PROBLEM:
Images do not belong in the copy. Set down all the entries exactly.

Items from a dataset

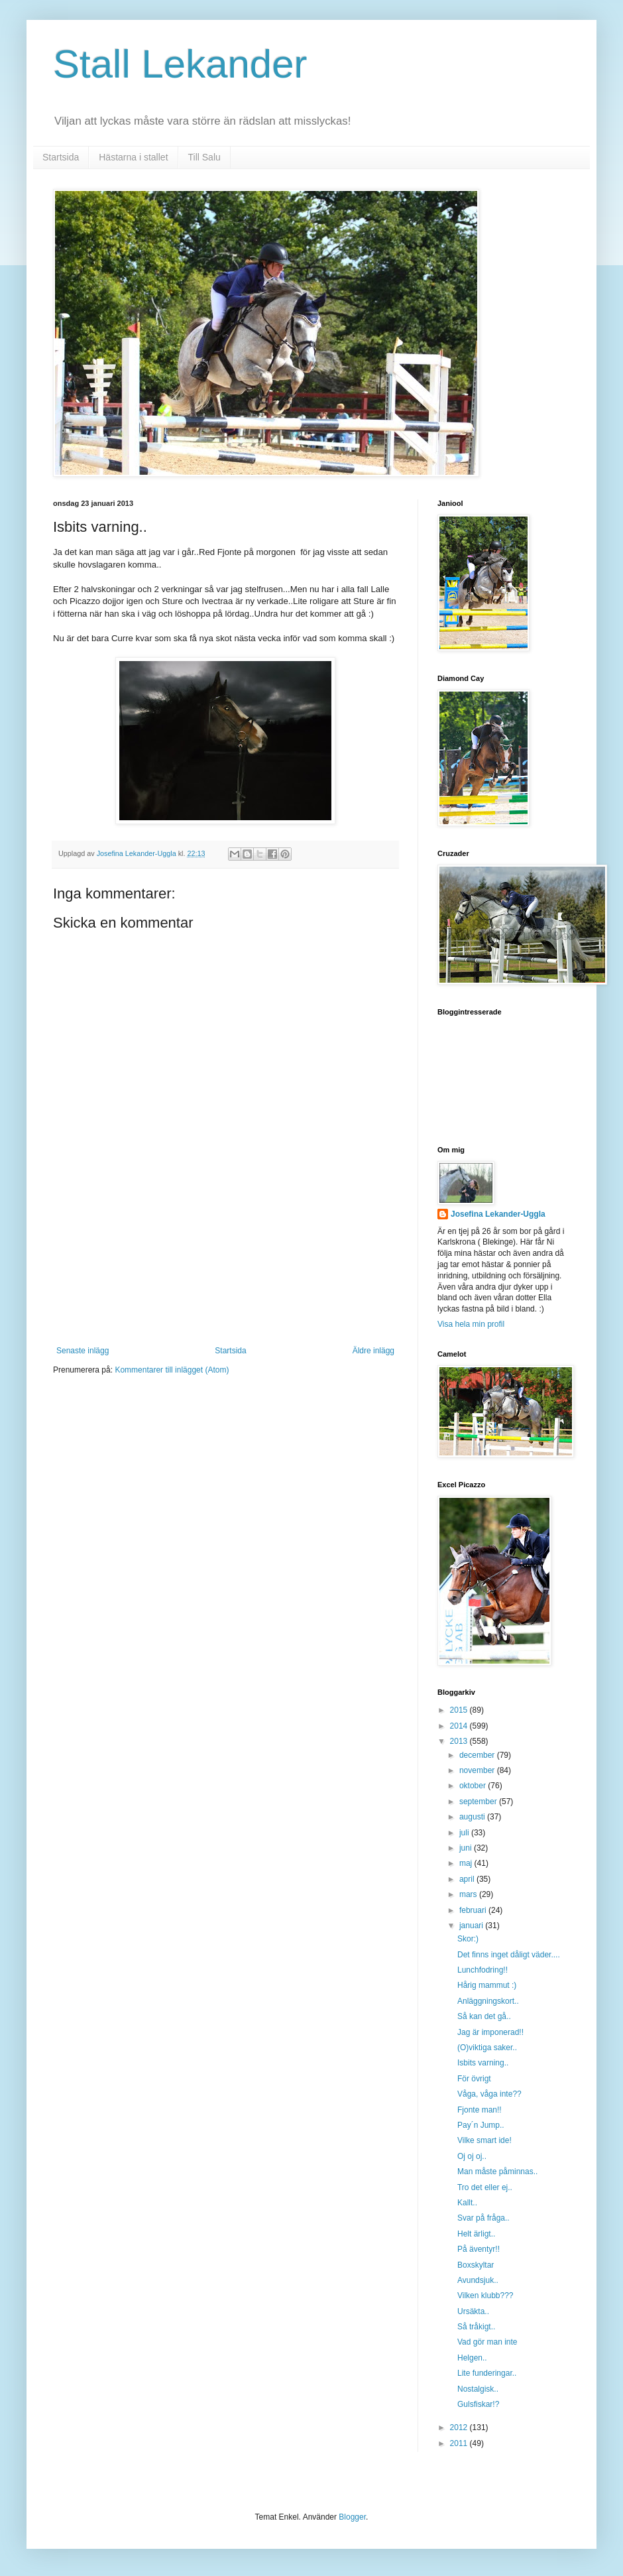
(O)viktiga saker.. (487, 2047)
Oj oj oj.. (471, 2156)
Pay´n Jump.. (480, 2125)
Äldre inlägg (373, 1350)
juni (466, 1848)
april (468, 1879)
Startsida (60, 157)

SOLUTION TO THIS TASK:
(O)viktiga saker.. (487, 2047)
Oj oj oj.. (471, 2156)
Pay´n Jump.. (480, 2125)
Äldre inlägg (373, 1350)
juni (466, 1848)
april (468, 1879)
Startsida (60, 157)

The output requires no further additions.